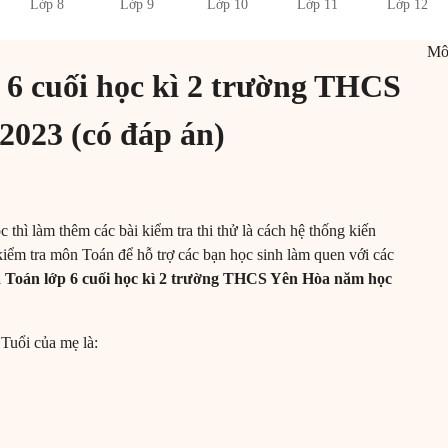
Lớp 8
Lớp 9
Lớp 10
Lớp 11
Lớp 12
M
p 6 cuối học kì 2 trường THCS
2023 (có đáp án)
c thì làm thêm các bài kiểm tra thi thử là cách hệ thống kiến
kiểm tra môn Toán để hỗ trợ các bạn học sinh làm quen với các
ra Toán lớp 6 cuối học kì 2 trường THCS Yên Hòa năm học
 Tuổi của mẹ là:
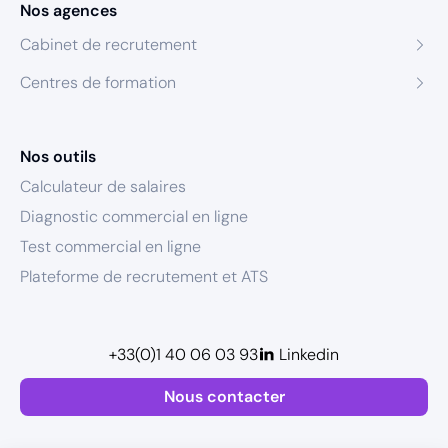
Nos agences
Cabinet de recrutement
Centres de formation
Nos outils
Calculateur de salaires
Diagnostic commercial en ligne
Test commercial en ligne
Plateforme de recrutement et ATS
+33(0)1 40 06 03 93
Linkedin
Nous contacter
-------------------------
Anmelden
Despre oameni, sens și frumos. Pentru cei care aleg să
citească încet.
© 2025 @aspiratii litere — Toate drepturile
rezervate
-------------------------
**WHAT YOU HAVE TO DO**
In the listing, find every line containing the word "commercial" and list it.

**RESPONSE**
Diagnostic commercial en ligne
Test commercial en ligne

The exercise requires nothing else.